Simbah penjual puli dan tempe di Semanu. KH/WG.

KABARHANDAYANI, — Harapan-harapan manusia, yang dijaga terus-menerus nyalanya, meski hanya sekerlip damar, seperti berlalunya kesengsaraan, pengembaraan-suci menemukan sang kekasih, dan lenyapnya-keterpisahan dalam narasi Damar Wulan, barangkali pada suatu ‘waktu-akhir’ akan mampu merangkai-mengikat-menyatukan kembali hal-hal yang di ‘waktu-awal’ dalam kondisi kempel (union). Kemudian karena lakon-hidup mengharuskan terpisah, terserak di titik hampir-mati, merana, sengsara, pada suatu waktu-mitis dapat menemukan pasangannya. Hidup bersatu lagi (reunion).

Dan yang mampu mengikat kembali yang-terserak adalah panganan. Salah satunya puli. Puli, atau dalam penulisan lain pulay, termasuk jenis makanan yang sangat kuna. Puli berbahan beras atau beras pulut (ketan). Pulut itu spirit rekat. Wangsa Gunungkidul sangat dekat dengan bahan ini. Banyak yang tahu, bahwa puli dibuat dari nasi. Para orang generasi sepuh terampil membuatnya. Dalam Ramayana (Kern, 1900) disebutkan: “….pana supathya mastawa sugandha mandhaga puli” (….minuman lezat, minuman kebahagiaan nan harum, bubur nasi, puli). Artinya, kekunaan puli adalah setua para leluhur (wangsa manusia, ras manusia) menapakkan jejaknya di bumi. Melekatkan nama padanya. Melalui kebiasaan-kebiasaan (adat) para leluhur yang tersebut dalam narasi-purwa.

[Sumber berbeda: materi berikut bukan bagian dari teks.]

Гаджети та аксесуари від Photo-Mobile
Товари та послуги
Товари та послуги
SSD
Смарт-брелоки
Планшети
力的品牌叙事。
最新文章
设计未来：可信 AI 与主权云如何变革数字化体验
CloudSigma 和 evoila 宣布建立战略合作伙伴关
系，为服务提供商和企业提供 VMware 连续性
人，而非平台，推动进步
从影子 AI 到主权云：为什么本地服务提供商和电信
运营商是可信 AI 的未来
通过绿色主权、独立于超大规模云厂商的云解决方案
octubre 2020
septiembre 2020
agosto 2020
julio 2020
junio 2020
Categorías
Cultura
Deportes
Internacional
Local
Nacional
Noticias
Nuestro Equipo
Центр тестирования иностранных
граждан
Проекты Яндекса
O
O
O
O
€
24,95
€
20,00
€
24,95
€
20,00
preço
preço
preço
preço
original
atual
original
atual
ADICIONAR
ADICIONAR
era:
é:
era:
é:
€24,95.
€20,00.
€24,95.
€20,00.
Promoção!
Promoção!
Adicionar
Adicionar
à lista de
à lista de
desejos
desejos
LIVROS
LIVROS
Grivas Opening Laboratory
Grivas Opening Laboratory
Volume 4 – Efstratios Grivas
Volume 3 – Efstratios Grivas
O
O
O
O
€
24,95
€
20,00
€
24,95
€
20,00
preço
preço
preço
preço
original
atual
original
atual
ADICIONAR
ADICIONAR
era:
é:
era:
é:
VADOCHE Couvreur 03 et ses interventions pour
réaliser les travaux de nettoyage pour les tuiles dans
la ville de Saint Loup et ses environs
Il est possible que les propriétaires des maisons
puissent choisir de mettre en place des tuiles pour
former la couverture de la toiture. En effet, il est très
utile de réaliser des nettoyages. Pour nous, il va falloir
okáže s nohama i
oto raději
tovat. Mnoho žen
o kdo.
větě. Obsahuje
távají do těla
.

Laku dalam diri puli adalah menjunjung tinggi sesuatu yang hampir sungkur. Memberi harga pada yang miskin nilai. Di dusun-dusun, puli dibuat dari nasi, yang seringnya berada pada kondisi lingir atau tepi atau limit. Ini berarti kondisi ambang antara seger dan wayu. Daripada wayu atau basi, maka dihidupkanlah kembali.

Nasi diberi roh. Dibuatlah olahan berbahan nasi yang bernama puli. Kerja-operasionalnya mumule. Ini adalah kata dalam Bahasa Jawa Kuna yang berarti ‘menghargai tinggi-tinggi’; ‘memberikan penghargaan khusus’. Dalam upacara-upacara tradisional, para anak-cucu menggunakannya untuk memule. Memule itu meninggikan, menghormati, menjunjung tinggi para leluhur yang telah mati-raganya, yang dimantrakan oleh tetua kampung, agar roh leluhur memeroleh ketentraman di alam kelanggengan. Sungguh, ini adalah sebuah penghargaan khusus untuk roh para leluhur, bibit-kawit, yang telah tilar. Agar rohnya kembali suci, rahayu-langgeng, bersatu dengan Sang Maha Roh.

Penghargaan-tinggi dipersembahkan oleh anak-cucu agar para leluhur menggapai tingkatan mulya, mulia. Para leluhur diharapkan masuk tataran kemuliaan. Pada akhirnya, kemuliaan leluhur dapat menular (sumarambah) pada anak-cucu. Di dalam kehidupan material, anak-cucu memperoleh hidup yang terhormat, di hadapan manusia-alam, juga di dalam kehidupan spiritual terhormat di hadapan Sang Parama Atma (Moyangnya Roh). Kemuliaan diperoleh dengan kerja-keras, benturan-benturan, peperangan, atau pertempuran.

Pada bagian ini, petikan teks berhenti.